◆ Extracted data
■ ■ ■ ■ ■ ■ ■

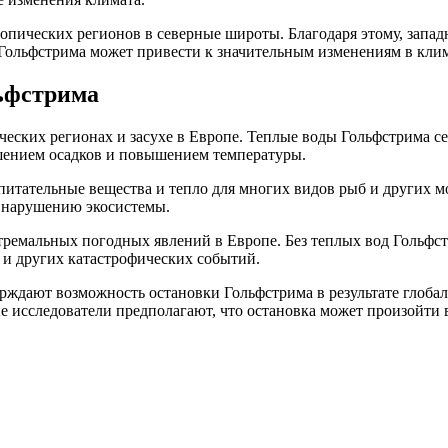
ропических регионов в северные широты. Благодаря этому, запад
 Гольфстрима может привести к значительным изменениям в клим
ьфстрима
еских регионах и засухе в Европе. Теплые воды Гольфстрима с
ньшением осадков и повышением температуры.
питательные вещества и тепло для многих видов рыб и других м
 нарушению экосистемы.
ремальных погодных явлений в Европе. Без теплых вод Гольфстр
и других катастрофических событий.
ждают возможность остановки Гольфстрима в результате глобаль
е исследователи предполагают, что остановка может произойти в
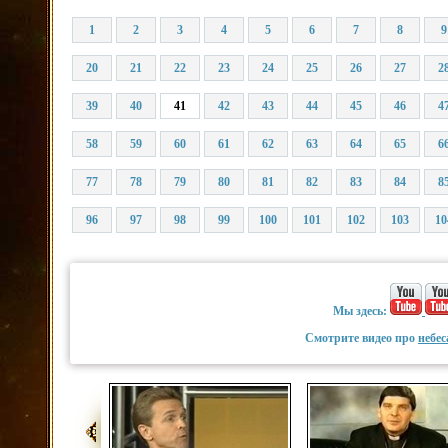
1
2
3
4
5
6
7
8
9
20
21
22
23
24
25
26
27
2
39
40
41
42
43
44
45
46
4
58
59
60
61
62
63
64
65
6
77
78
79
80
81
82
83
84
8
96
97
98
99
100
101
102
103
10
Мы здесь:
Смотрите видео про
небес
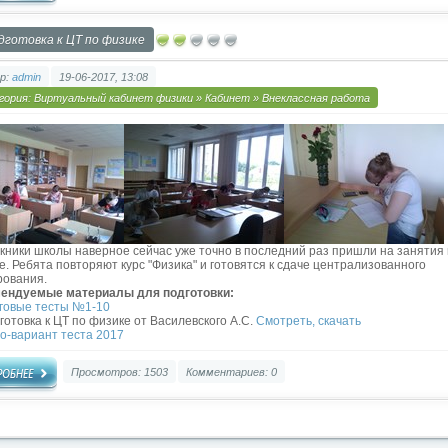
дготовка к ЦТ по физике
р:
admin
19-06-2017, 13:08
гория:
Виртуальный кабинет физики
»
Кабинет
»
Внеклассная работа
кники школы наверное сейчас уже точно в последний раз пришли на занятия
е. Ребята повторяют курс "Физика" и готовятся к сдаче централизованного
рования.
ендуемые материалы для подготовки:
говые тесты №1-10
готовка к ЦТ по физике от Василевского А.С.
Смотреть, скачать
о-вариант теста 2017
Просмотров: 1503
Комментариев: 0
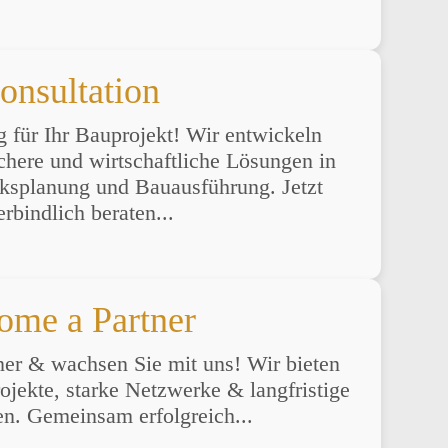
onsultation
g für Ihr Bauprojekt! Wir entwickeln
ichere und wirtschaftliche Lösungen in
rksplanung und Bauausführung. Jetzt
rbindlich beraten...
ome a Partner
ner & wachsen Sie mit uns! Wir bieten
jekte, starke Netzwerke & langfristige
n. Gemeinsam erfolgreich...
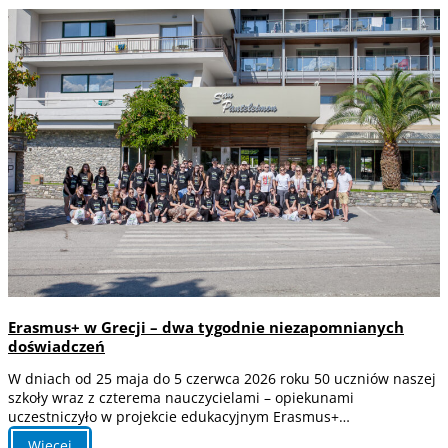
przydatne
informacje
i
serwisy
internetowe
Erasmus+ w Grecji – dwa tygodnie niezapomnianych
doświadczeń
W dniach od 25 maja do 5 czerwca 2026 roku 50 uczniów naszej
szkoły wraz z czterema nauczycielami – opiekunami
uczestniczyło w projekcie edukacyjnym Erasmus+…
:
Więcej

■ ■ ■ ■ ■ ■ ■

◆ Problem requirements
Of the lines in the data, report each one containing the string "Европе".

◆ Result of the exercise
еских регионах и засухе в Европе. Теплые воды Гольфстрима с
ремальных погодных явлений в Европе. Без теплых вод Гольфстр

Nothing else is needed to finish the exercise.